Les yeux derrière la tête, c’est le nom du projet développé en 2011 par Pauline Androlus, pendant ses études en design produit à l’école Boulle à Paris. « J’ai créé une collection d’ustensiles de cuisine et d’art de la table pour répondre aux besoins des personnes déficientes visuelles. Mais le but était aussi qu’elle aille à tout le monde pour casser les barrières », explique la designer.
Celle qui a créé Androlus Studio, a été inspirée par sa grand-mère, Hélène : « Elle était atteinte d’une DMLA, une dégénérescence maculaire liée à l’âge. J’ai vu qu’elle avait du mal à repérer l’assiette quand elle était sur une table. J’ai donc souhaité faire un lien avec mon sujet de diplôme. »
Pour mener à bien ce projet, Pauline Androlus s’est entretenue avec des personnes malvoyantes afin de connaître leurs besoins. Elle a noté « qu’il y a beaucoup d’aides matériels vocales. C’est un peu une pollution sonore pour eux. Et le toucher est un sens apaisant ».
Du projet à la concrétisation
Ce qui n’était qu’à l’état de prototype est en voie de commercialisation après la rencontre entre Pauline Androlus et Marie Castel fondatrice de Maison Fragile, une maison d’édition engagée qui fabrique de la vaisselle en porcelaine. Tombée sous le charme de ses produits, Marie Castel a souhaité éditer une partie du projet des Yeux derrière la tête. Il s’agit de quatre pièces en céramique : une assiette, trois plats, avec des serviettes et des sets de table, qui sont sous la collection Tact « car ça fait appel essentiellement au touché. »
Lorsque Pauline Androlus a pensé ses produits, elle a travaillé sur le motif qui est visuel et tactile. Sur la nappe et les sets de tables, il y a des broderies linéaires qui permettent de savoir où mettre les couverts, le morceau de pain, le verre etc. Cela permet une meilleure autonomie et d’éviter de devoir se rappeler où les objets ont été posés.

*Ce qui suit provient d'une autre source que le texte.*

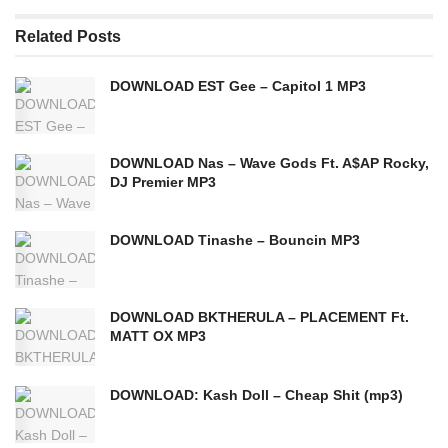
Related
Posts
DOWNLOAD EST Gee – Capitol 1 MP3
DOWNLOAD Nas – Wave Gods Ft. A$AP Rocky,
DJ Premier MP3
DOWNLOAD Tinashe – Bouncin MP3
DOWNLOAD BKTHERULA – PLACEMENT Ft.
MATT OX MP3
DOWNLOAD: Kash Doll – Cheap Shit (mp3)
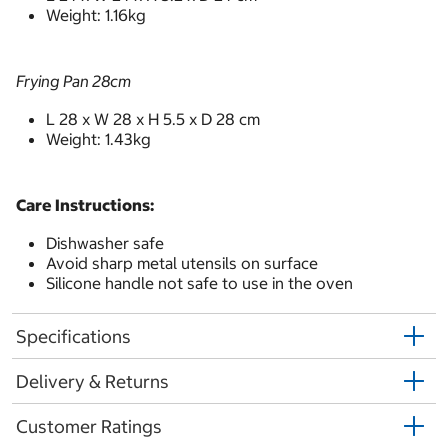
Weight: 1.16kg
Frying Pan 28cm
L 28 x W 28 x H 5.5 x D 28 cm
Weight: 1.43kg
Care Instructions:
Dishwasher safe
Avoid sharp metal utensils on surface
Silicone handle not safe to use in the oven
Specifications
Delivery & Returns
Customer Ratings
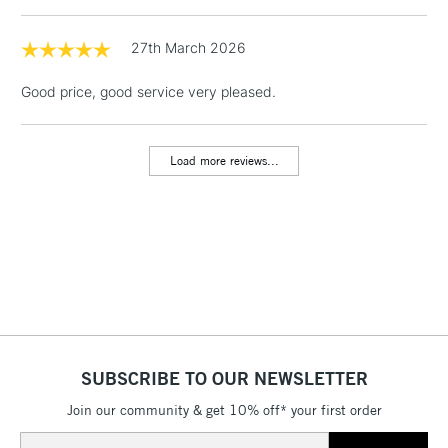
1 Working Day
£7.95
27th March 2026
NEXT DAY UK
LARGE & HEAVY
(2pm Cut-off)
No order
ITEMS
Good price, good service very pleased.
threshold
Includes Studio Easels,
Floor Lamps, Canvas Rolls
Load more reviews...
& Work Stations
3-5 Working Days
£8.95
HIGHLANDS &
ISLANDS
Up to £50
£4.95
Over £50
SUBSCRIBE TO OUR NEWSLETTER
Join our community & get 10% off* your first order
5-8 Working Days
£8.95
REPUBLIC OF
IRELAND
Up to €95
Email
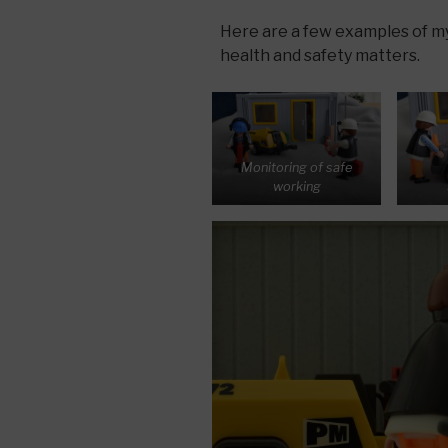
Here are a few examples of my 
health and safety matters.
Monitoring of safe
working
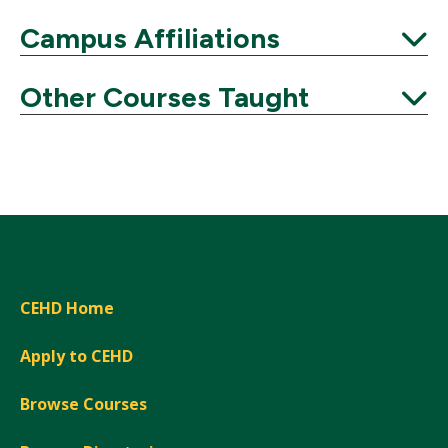
Expand
Campus Affiliations
Expand
Other Courses Taught
Expand
CEHD Home
Apply to CEHD
Browse Courses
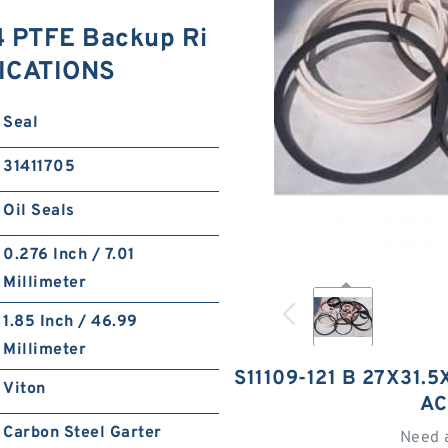
4 PTFE Backup Ri
ICATIONS
Seal
31411705
Oil Seals
0.276 Inch / 7.01
Millimeter
1.85 Inch / 46.99
Millimeter
S11109-121 B 27X31.
Viton
AC
Carbon Steel Garter
Need 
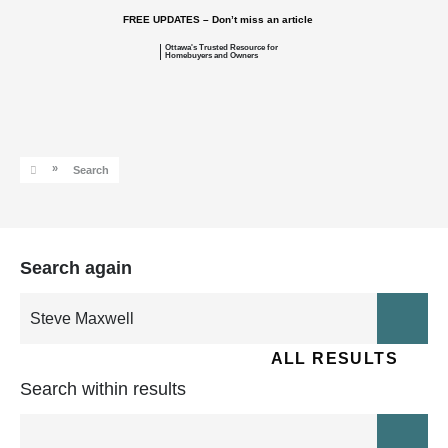
FREE UPDATES – Don’t miss an article
Ottawa's Trusted Resource for
Homebuyers and Owners
»
Search
Search again
ALL RESULTS
Search within results
ARTICLE
MODEL HOME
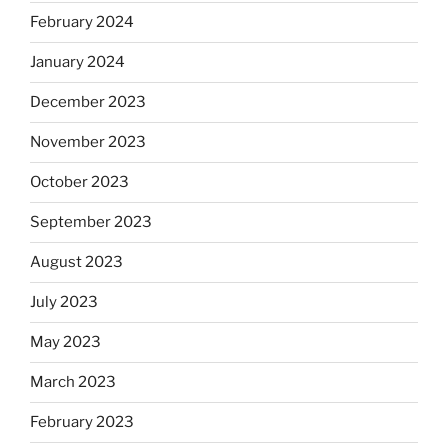
February 2024
January 2024
December 2023
November 2023
October 2023
September 2023
August 2023
July 2023
May 2023
March 2023
February 2023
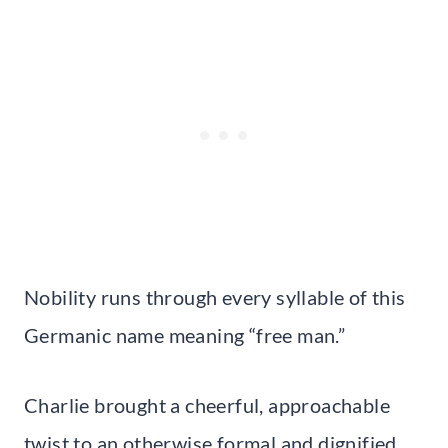
Nobility runs through every syllable of this
Germanic name meaning “free man.”
Charlie brought a cheerful, approachable
twist to an otherwise formal and dignified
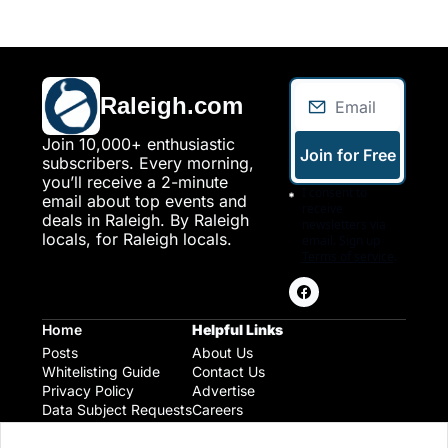
Raleigh.com
Join 10,000+ enthusiastic 
Join for Free
subscribers. Every morning, 
you’ll receive a 2-minute 
I consent to 
email about top events and 
receive 
deals in Raleigh. By Raleigh 
newsletters via 
locals, for Raleigh locals.
email. Sign up
Terms of service
.
Home
Helpful Links
Posts
About Us
Whitelisting Guide
Contact Us
Privacy Policy
Advertise
Data Subject Requests
Careers
Raleigh Gear and Gifts
Expert Raleigh Guides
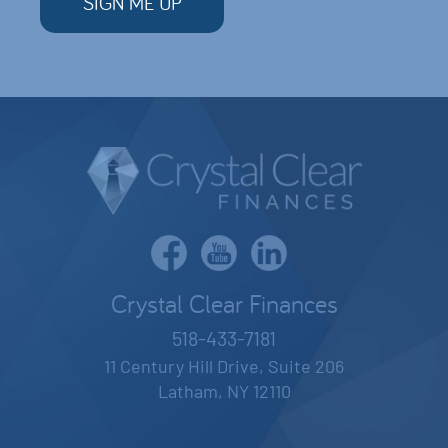
Crystal Clear Finances
518-433-7181
11 Century Hill Drive, Suite 206
Latham, NY 12110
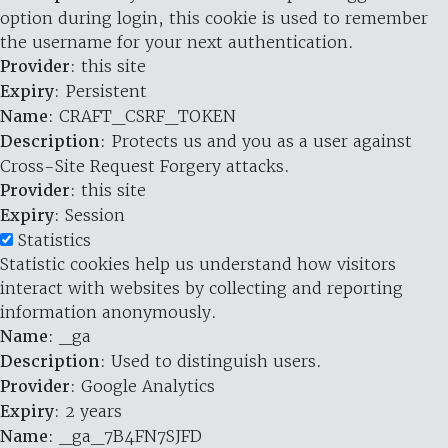
option during login, this cookie is used to remember
the username for your next authentication.
Provider
: this site
Expiry
: Persistent
Name
: CRAFT_CSRF_TOKEN
Description
: Protects us and you as a user against
Cross-Site Request Forgery attacks.
Provider
: this site
Expiry
: Session
Statistics
Statistic cookies help us understand how visitors
interact with websites by collecting and reporting
information anonymously.
Name
: _ga
Description
: Used to distinguish users.
Provider
: Google Analytics
Expiry
: 2 years
Name
: _ga_7B4FN7SJFD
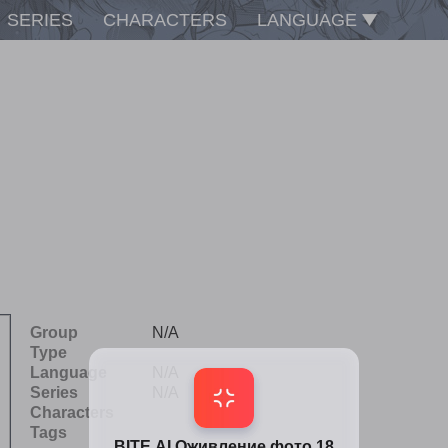
SERIES
CHARACTERS
LANGUAGE
Group
N/A
Type
Language
N/A
Series
N/A
Characters
Tags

En ce qui concerne l’assiette, elle est ronde et divisée en trois parties : sans relief, avec de grands rectangles espacés et une autre avec des petits points réguliers. Chacune d’elles correspond aux féculents, aux protéines et aux légumes. « Mais si on veut y mettre un plat en sauce c’est aussi possible, précise en riant la designer, c’est un juste un modèle type. Pour savoir ce qu’elles mangent les personnes malvoyantes vont parfois devoir toucher la nourriture ou la découvrir une fois qu’elle est en bouche. Avec ces différents reliefs et le fait de passer les couverts par-dessus, elles sauront ce qu’il y a. »
Le handicap, source d’inspiration
À travers son projet Pauline voulait montrer que « le handicap peut être perçu autrement et positif, car il peut être porteur de création. Pour une personne avec une déficience, un motif qui ne serait que visuel ne lui serait pas accessible. D’ailleurs, quand on a fait tester la vaisselle il y avait Françoise. Elle a commencé à découvrir la nappe et l’une des choses qu’elle a dites c’est « Oh c’est beau ».
Pour réaliser la collection Tact, Maison Fragile a trouvé deux manufactures qui fabriquent exclusivement en France, labelisées Entreprise du patrimoine vivant. Il y a Pillivuyt, fabricant de porcelaine extra-dure. Pour le linge de table, c’est Garnier-Thiebaut qui a été choisie. Pour que ce projet d’étude se concrétise, une campagne de financement participatif a été lancée.
Pauline Andorlus appliquera des prix préférentiels et une partie avec des packs solidaires qui permettront d’équiper des instituts comme l’INJA, Institut National des Jeunes Aveugles.